Structure from Motion
Structure from Motion (SfM) is a technique that utilizes a set of images from multiple views of a scene or an object to reconstruct its 3-dimensional structure.
A general SfM pipeline includes 5 steps:
- Feature Extraction: Extracting interest points from each image
- Feature Matching: Generating correspondences between pairs of images
- Pose Estimation: Determining the position and orientation of the camera relative to a reference
- Triangulation: Determining points in 3D space given their projections onto two or more images
- Bundle Adjustment: Jointly refining the 3D reconstructed points and the camera parameters by minimizing a reprojection error
We have seen that traditional SfM pipelines work really well in cases with a lot of images. Let us look at a case with fewer number images. Suppose you are surfing through craigslist and you stumble upon an antique dresser that you want to model for your house in the Metaverse. And you see that you have only 8 images. But you try the SfM pipeline anyway. What you get is either the sparse 3-D point cloud that barely resembles the dresser or the traditional SfM pipeline fails to build 3-D point clouds. That’s why we need a powerful SfM that is able to generate good 3D points and camera poses even with only little images.
Though whole we want to solve the SfM as a whole but for our initial experiments, we are looking at pose estimation in particular.

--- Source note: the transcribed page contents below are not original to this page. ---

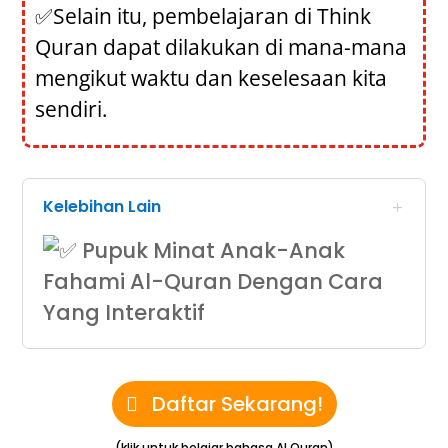
✅Selain itu, pembelajaran di Think
Quran dapat dilakukan di mana-mana
mengikut waktu dan keselesaan kita
sendiri.
Kelebihan Lain
Pupuk Minat Anak-Anak
Fahami Al-Quran Dengan Cara
Yang Interaktif
Daftar Sekarang!
(klik untuk belajar bahasa Al Quran)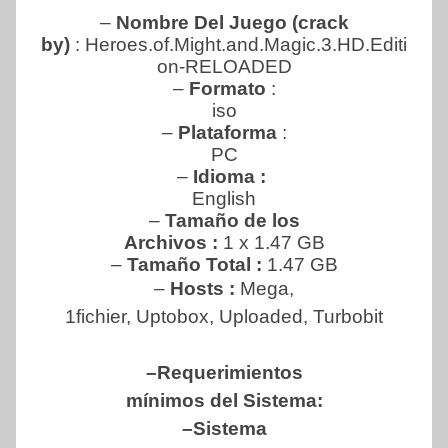
–
Nombre Del Juego (crack
by)
: Heroes.of.Might.and.Magic.3.HD.Editi
on-RELOADED
–
Formato
:
iso
–
Plataforma
:
PC
–
Idioma :
English
–
Tamaño de los
Archivos :
1 x 1.47 GB
–
Tamaño Total :
1.47 GB
–
Hosts :
Mega,
1fichier, Uptobox, Uploaded, Turbobit
–Requerimientos
mínimos del Sistema:
–Sistema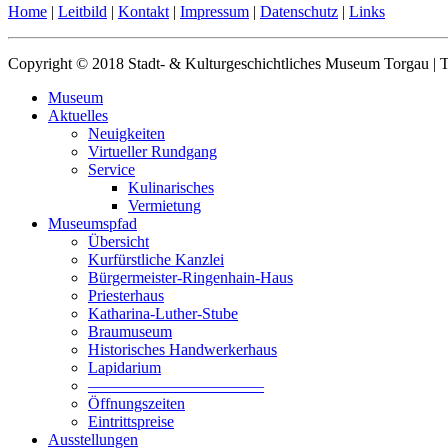
Home
|
Leitbild
|
Kontakt
|
Impressum
|
Datenschutz
|
Links
Copyright © 2018 Stadt- & Kulturgeschichtliches Museum Torgau |
Museum
Aktuelles
Neuigkeiten
Virtueller Rundgang
Service
Kulinarisches
Vermietung
Museumspfad
Übersicht
Kurfürstliche Kanzlei
Bürgermeister-Ringenhain-Haus
Priesterhaus
Katharina-Luther-Stube
Braumuseum
Historisches Handwerkerhaus
Lapidarium
––––––––––––––––––––––
Öffnungszeiten
Eintrittspreise
Ausstellungen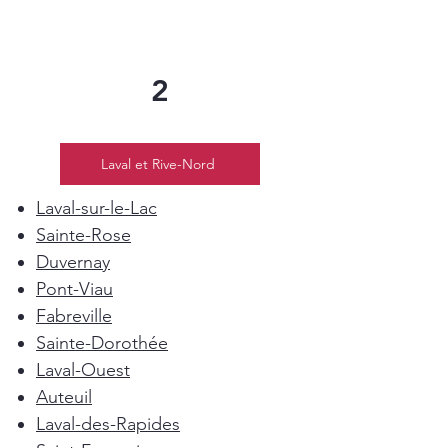
2
Laval et Rive-Nord
Laval-sur-le-Lac
Sainte-Rose
Duvernay
Pont-Viau
Fabreville
Sainte-Dorothée
Laval-Ouest
Auteuil
Laval-des-Rapides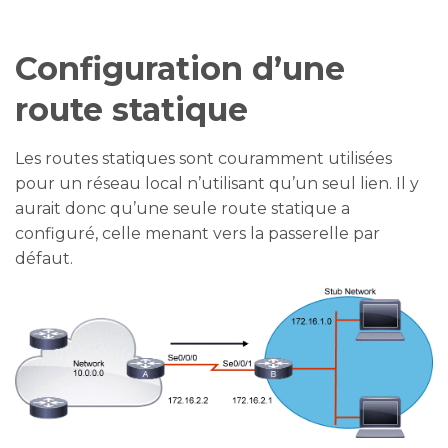
Configuration d’une
route statique
Les routes statiques sont couramment utilisées
pour un réseau local n’utilisant qu’un seul lien. Il y
aurait donc qu’une seule route statique a
configuré, celle menant vers la passerelle par
défaut.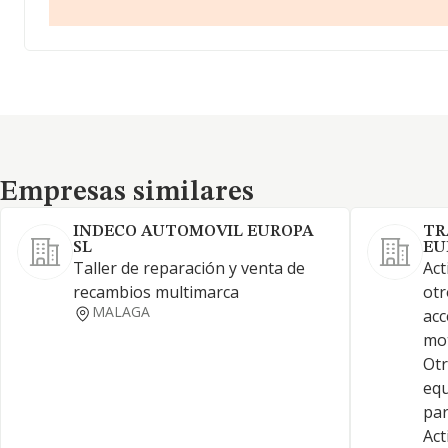
Empresas similares
Empresas similares
INDECO AUTOMOVIL EUROPA
TR
SL
EU
Taller de reparación y venta de
Act
recambios multimarca
otr
MALAGA
acc
mot
Otr
equ
par
Act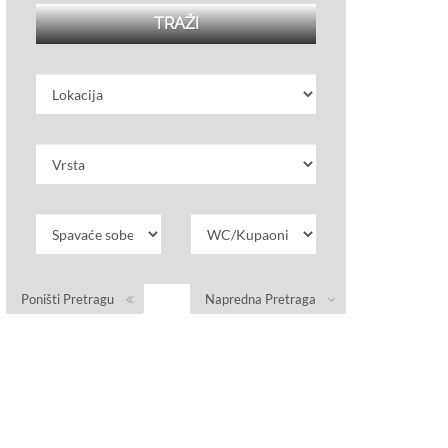
Poništi Pretragu
Napredna Pretraga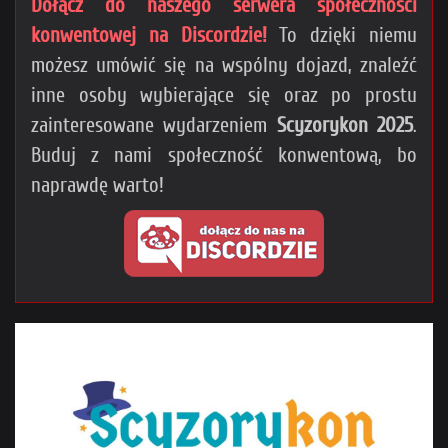
Dołącz do naszego serwera społeczności
konwentowej na Discordzie!
To dzięki niemu
możesz umówić się na wspólny dojazd, znaleźć
inne osoby wybierające się oraz po prostu
zainteresowane wydarzeniem
Scyzorykon 2025
.
Buduj z nami społeczność konwentową, bo
naprawdę warto!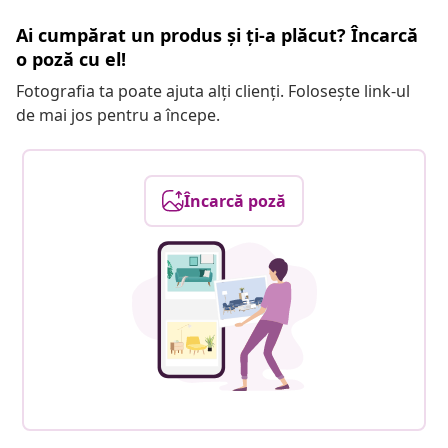
Ai cumpărat un produs și ți-a plăcut? Încarcă
o poză cu el!
Fotografia ta poate ajuta alți clienți. Folosește link-ul
de mai jos pentru a începe.
Încarcă poză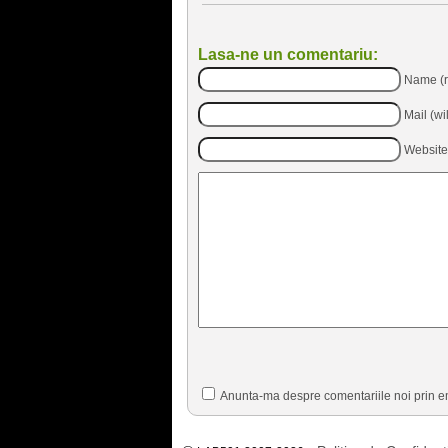
Lasa-ne un comentariu:
Name (r
Mail (wi
Website
Anunta-ma despre comentariile noi prin e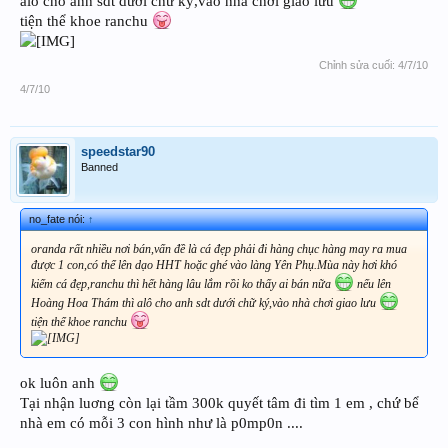
alô cho anh sdt dưới chữ ký,vào nhà chơi giao lưu
tiện thể khoe ranchu
Chỉnh sửa cuối:
4/7/10
4/7/10
speedstar90
Banned
no_fate nói:
↑
oranda rất nhiều nơi bán,vấn đề là cá đẹp phải đi hàng chục hàng may ra mua
được 1 con,có thể lên dạo HHT hoặc ghé vào làng Yên Phụ.Mùa này hơi khó
kiếm cá đẹp,ranchu thì hết hàng lâu lắm rồi ko thấy ai bán nữa
nếu lên
Hoàng Hoa Thám thì alô cho anh sdt dưới chữ ký,vào nhà chơi giao lưu
tiện thể khoe ranchu
ok luôn anh
Tại nhận luơng còn lại tầm 300k quyết tâm đi tìm 1 em , chứ bể
nhà em có mỗi 3 con hình như là p0mp0n ....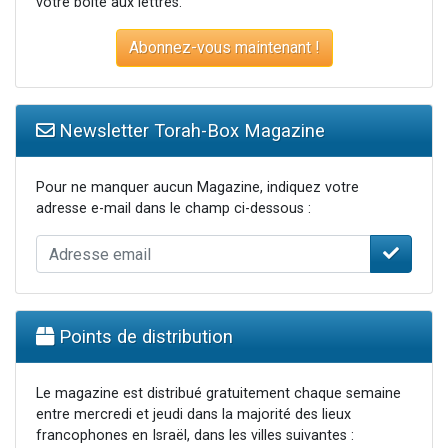
votre boite aux lettres.
Abonnez-vous maintenant !
Newsletter Torah-Box Magazine
Pour ne manquer aucun Magazine, indiquez votre
adresse e-mail dans le champ ci-dessous :
Points de distribution
Le magazine est distribué gratuitement chaque semaine
entre mercredi et jeudi dans la majorité des lieux
francophones en Israël, dans les villes suivantes :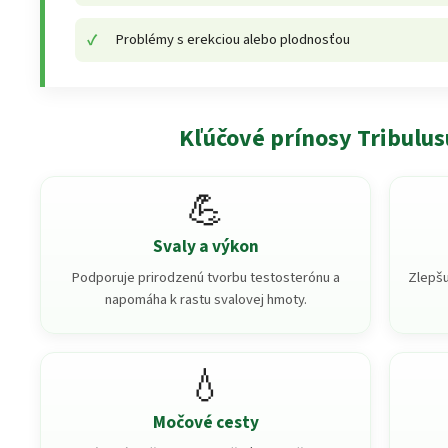
Problémy s erekciou alebo plodnosťou
Kľúčové prínosy Tribulus
💪
Svaly a výkon
Podporuje prirodzenú tvorbu testosterónu a
Zlepšu
napomáha k rastu svalovej hmoty.
💧
Močové cesty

Given a set of input views and a query image, we are trying to predict the camera pose of the query image.
Let us look at how humans approach this problem. If you are shown images of chairs taken from different views, you will instantly guess the directions from where the images are taken. There are correspondences that we latch on to, but we are able to do this efficiently because we have a higher level of semantic understanding of chairs which we have built by looking at a lot of images of chairs before. This makes us believe using data-driven priors will be very useful for SfM.

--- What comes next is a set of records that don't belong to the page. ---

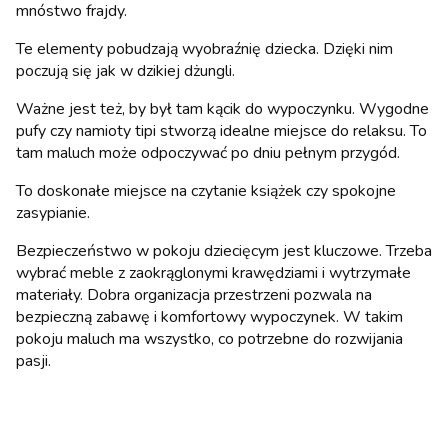
mnóstwo frajdy.
Te elementy pobudzają wyobraźnię dziecka. Dzięki nim
poczują się jak w dzikiej dżungli.
Ważne jest też, by był tam kącik do wypoczynku. Wygodne
pufy czy namioty tipi stworzą idealne miejsce do relaksu. To
tam maluch może odpoczywać po dniu pełnym przygód.
To doskonałe miejsce na czytanie książek czy spokojne
zasypianie.
Bezpieczeństwo w pokoju dziecięcym jest kluczowe. Trzeba
wybrać meble z zaokrąglonymi krawędziami i wytrzymałe
materiały. Dobra organizacja przestrzeni pozwala na
bezpieczną zabawę i komfortowy wypoczynek. W takim
pokoju maluch ma wszystko, co potrzebne do rozwijania
pasji.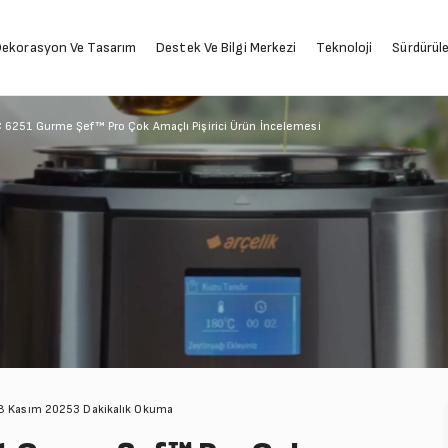
ekorasyon Ve Tasarım
Destek Ve Bilgi Merkezi
Teknoloji
Sürdürüleb
MC 6251 Gurme Şef™ Pro Çok Amaçlı Pişirici Ürün İncelemesi
28 Kasım 2025
3 Dakikalık Okuma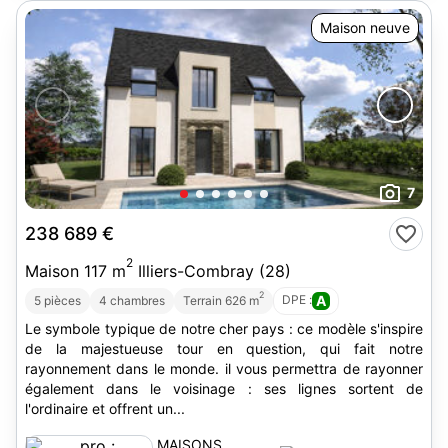
Maison neuve
7
238 689 €
2
Maison 117 m
Illiers-Combray (28)
2
DPE :
A
5 pièces
4 chambres
Terrain 626 m
Le symbole typique de notre cher pays : ce modèle s'inspire
de la majestueuse tour en question, qui fait notre
rayonnement dans le monde. il vous permettra de rayonner
également dans le voisinage : ses lignes sortent de
l'ordinaire et offrent un...
MAISONS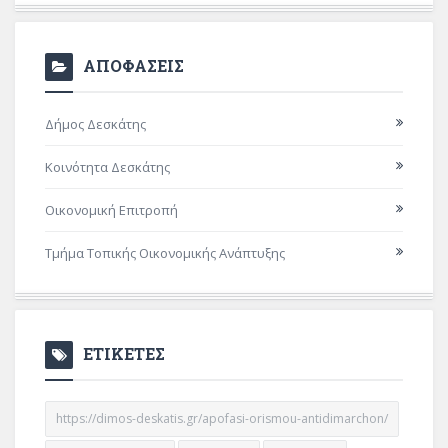
ΑΠΟΦΑΣΕΙΣ
Δήμος Δεσκάτης
Κοινότητα Δεσκάτης
Οικονομική Επιτροπή
Τμήμα Τοπικής Οικονομικής Ανάπτυξης
ΕΤΙΚΕΤΕΣ
https://dimos-deskatis.gr/apofasi-orismou-antidimarchon/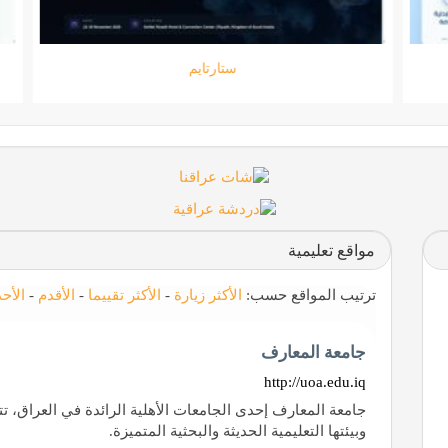
جامعة المعارف
مواقع تعليمية
ترتيب المواقع حسب:
الأكثر زيارة
-
الأكثر تقييما
-
الأقدم
-
الأح
جامعة المعارف
http://uoa.edu.iq
جامعة المعارف إحدى الجامعات الأهلية الرائدة في العراق، تت
وبيئتها التعليمية الحديثة والبحثية المتميزة.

Scene Representation Transformers
Our current work is inspired by Scene representation transformers which use data-driven priors to generate novel views from multi-view inputs. Given a set of multiview inputs and a query pose, the SRT generates the image corresponding to the query pose.

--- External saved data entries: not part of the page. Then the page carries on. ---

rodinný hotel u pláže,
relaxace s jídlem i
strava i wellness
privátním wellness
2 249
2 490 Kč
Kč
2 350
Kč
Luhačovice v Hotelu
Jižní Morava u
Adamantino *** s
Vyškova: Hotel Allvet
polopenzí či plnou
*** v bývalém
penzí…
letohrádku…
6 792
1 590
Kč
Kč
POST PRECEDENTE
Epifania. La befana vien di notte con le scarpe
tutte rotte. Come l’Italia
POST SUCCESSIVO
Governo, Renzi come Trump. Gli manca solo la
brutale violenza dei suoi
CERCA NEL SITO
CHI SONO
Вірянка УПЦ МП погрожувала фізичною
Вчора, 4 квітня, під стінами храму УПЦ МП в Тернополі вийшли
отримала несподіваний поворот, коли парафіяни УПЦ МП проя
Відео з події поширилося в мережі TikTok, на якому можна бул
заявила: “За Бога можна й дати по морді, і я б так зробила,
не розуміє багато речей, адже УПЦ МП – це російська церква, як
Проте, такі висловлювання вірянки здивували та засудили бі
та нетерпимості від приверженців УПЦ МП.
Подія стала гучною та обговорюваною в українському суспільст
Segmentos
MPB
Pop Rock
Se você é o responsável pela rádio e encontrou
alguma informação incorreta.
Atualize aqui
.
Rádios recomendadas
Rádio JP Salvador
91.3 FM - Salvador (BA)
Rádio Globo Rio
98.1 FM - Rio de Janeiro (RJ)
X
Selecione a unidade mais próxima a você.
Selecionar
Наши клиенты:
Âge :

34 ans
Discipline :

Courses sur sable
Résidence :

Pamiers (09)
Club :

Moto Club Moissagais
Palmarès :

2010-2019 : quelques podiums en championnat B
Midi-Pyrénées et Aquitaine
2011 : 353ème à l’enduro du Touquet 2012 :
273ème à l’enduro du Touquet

Our Proposed method is very close to SRT. It has two major differences. The first is that instead of concatenating the images and camera poses into the CNN backbone and training from scratch, we concatenate the camera poses after the CNN so we can use the pre-trained models of CNN. The second difference is rather than outputting the generated views from query rays, we try to get the estimated camera poses from query images which are also the outputs of CNN.